*Task statement*
Every line of the material must be given again verbatim. Skip the images.

*Records to use*

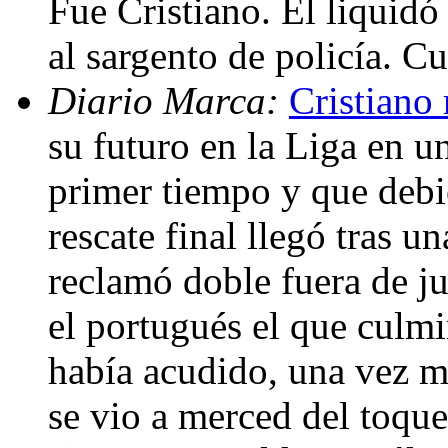
Fue Cristiano. Él liquidó
al sargento de policía. C
Diario Marca:
Cristiano 
su futuro en la Liga en u
primer tiempo y que debi
rescate final llegó tras un
reclamó doble fuera de j
el portugués el que culmi
había acudido, una vez má
se vio a merced del toque 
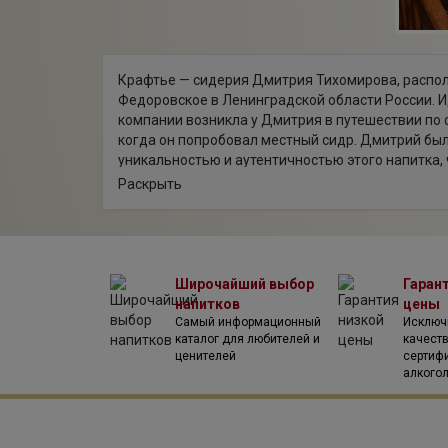
Крафтье — сидерия Дмитрия Тихомирова, распо
Федоровское в Ленинградской области России. И
компании возникла у Дмитрия в путешествии по
когда он попробовал местный сидр. Дмитрий бы
уникальностью и аутентичностью этого напитка,
собственный бренд "Bullevie" и не расставаться
Раскрыть
Родине. Он сделал ставку на натуральность и вы
Дмитрий не только лично изучил все тонкости и
во Франции, Англии и Испании, но также закончи
Академии сидра и пуаре, став первым русским 
сидроделом. Разработкой рецептур для собстве
Широчайший выбор
Гаран
занимался совместно с Этьеном Дюпонтом, все
напитков
цены
французским виртуозом в производстве алкогол
Самый информационный
Исключ
протяжении нескольких лет Дмитрий экспериме
каталог для любителей и
качест
ценителей
сертиф
тестовые партии сидра, пока не решил, что гото
алкого
отправиться на рынок.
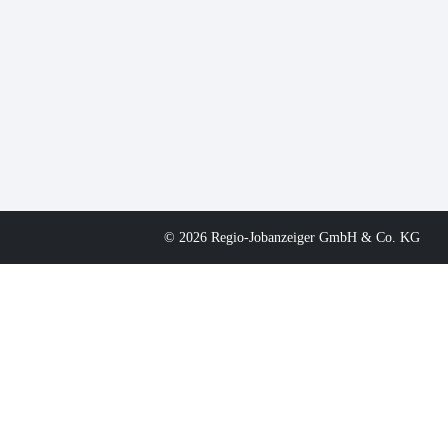
© 2026 Regio-Jobanzeiger GmbH & Co. KG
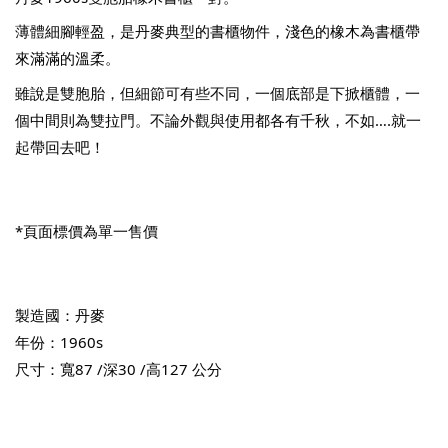
薄體細腳輕盈，是丹麥典型的書櫃物件，淺色的橡木為書櫃帶
來滿滿的溫柔。
雖說是雙胞胎，但細節可有些不同，一個底部是下掀櫃體，一
個中間則為雙拉門。不論外觀與使用都各有千秋，不如….就一
起帶回去吧！
*頁面標價為單一售價
製造國：丹麥
年份：1960s
尺寸：寬87 /深30 /高127 公分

*Answer to this problem*
Fue Cristiano. Él liquidó
al sargento de policía. C
Diario Marca:
Cristiano 
su futuro en la Liga en u
primer tiempo y que debi
rescate final llegó tras un
reclamó doble fuera de j
el portugués el que culmi
había acudido, una vez má
se vio a merced del toque 
Крафтье — сидерия Дмитрия Тихомирова, распо
Федоровское в Ленинградской области России. И
компании возникла у Дмитрия в путешествии по
когда он попробовал местный сидр. Дмитрий бы
уникальностью и аутентичностью этого напитка,
собственный бренд "Bullevie" и не расставаться
Раскрыть
Родине. Он сделал ставку на натуральность и вы
Дмитрий не только лично изучил все тонкости и
во Франции, Англии и Испании, но также закончи
Академии сидра и пуаре, став первым русским 
сидроделом. Разработкой рецептур для собстве
Широчайший выбор
Гаран
занимался совместно с Этьеном Дюпонтом, все
напитков
цены
французским виртуозом в производстве алкогол
Самый информационный
Исключ
протяжении нескольких лет Дмитрий экспериме
каталог для любителей и
качест
ценителей
сертиф
тестовые партии сидра, пока не решил, что гото
алкого
отправиться на рынок.
© 2026 Regio-Jobanzeiger GmbH & Co. KG
薄體細腳輕盈，是丹麥典型的書櫃物件，淺色的橡木為書櫃帶
來滿滿的溫柔。
雖說是雙胞胎，但細節可有些不同，一個底部是下掀櫃體，一
個中間則為雙拉門。不論外觀與使用都各有千秋，不如….就一
起帶回去吧！
*頁面標價為單一售價
製造國：丹麥
年份：1960s
尺寸：寬87 /深30 /高127 公分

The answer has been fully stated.